INSTRUCTIONS FOR THE TASK: Find the line containing "considered the fundamental" in the entries below. Restate it and each line after it, word for word, up to and including the line containing "discussion that truly".

MATERIAL FOR THE TASK:
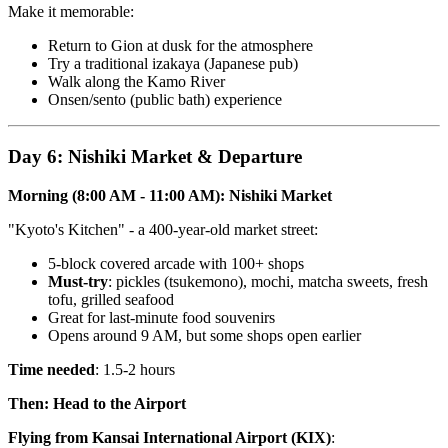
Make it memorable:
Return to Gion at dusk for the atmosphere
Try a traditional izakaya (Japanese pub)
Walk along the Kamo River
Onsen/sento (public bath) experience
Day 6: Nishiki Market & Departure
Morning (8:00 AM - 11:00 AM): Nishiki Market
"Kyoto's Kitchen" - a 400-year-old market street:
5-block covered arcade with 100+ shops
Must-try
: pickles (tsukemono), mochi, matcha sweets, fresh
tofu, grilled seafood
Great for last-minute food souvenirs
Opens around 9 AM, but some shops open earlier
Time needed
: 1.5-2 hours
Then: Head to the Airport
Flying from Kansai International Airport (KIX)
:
* * *
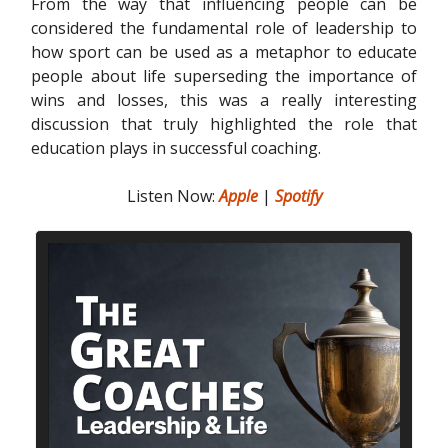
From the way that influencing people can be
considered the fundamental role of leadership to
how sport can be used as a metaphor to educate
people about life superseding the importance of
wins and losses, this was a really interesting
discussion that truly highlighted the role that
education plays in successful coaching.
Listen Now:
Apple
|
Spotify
...
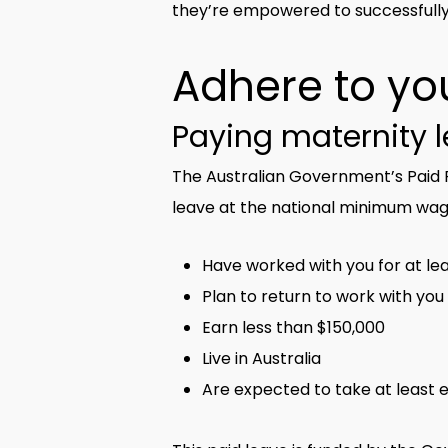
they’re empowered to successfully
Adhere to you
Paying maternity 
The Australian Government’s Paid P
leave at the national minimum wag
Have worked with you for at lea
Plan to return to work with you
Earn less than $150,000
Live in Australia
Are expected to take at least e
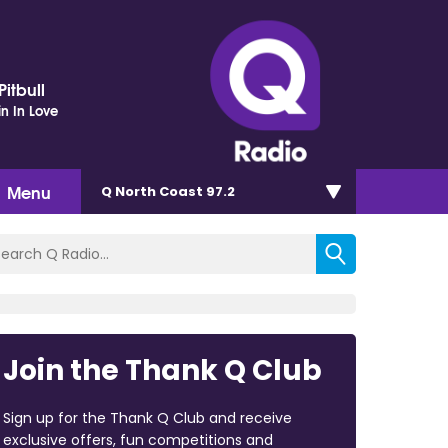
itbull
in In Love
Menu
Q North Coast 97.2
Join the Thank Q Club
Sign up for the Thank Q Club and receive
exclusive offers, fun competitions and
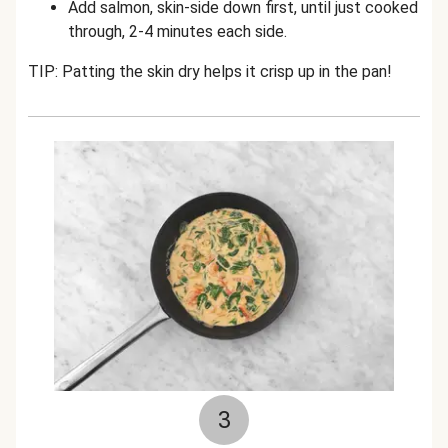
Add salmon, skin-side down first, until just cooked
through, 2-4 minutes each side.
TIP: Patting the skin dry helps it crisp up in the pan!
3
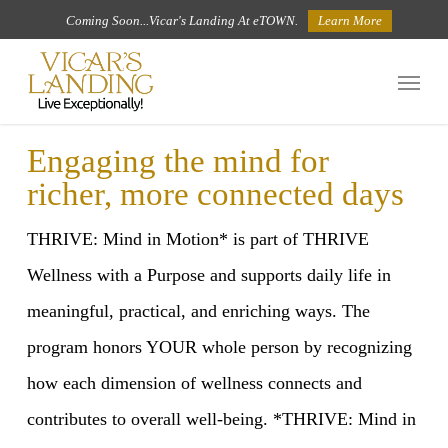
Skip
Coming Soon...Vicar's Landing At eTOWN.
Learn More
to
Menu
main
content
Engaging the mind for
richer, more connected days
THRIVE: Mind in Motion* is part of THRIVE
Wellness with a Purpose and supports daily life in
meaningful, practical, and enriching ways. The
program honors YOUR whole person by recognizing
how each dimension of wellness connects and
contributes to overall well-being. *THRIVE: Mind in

TASK SOLUTION:
considered the fundamental role of leadership to
how sport can be used as a metaphor to educate
people about life superseding the importance of
wins and losses, this was a really interesting
discussion that truly highlighted the role that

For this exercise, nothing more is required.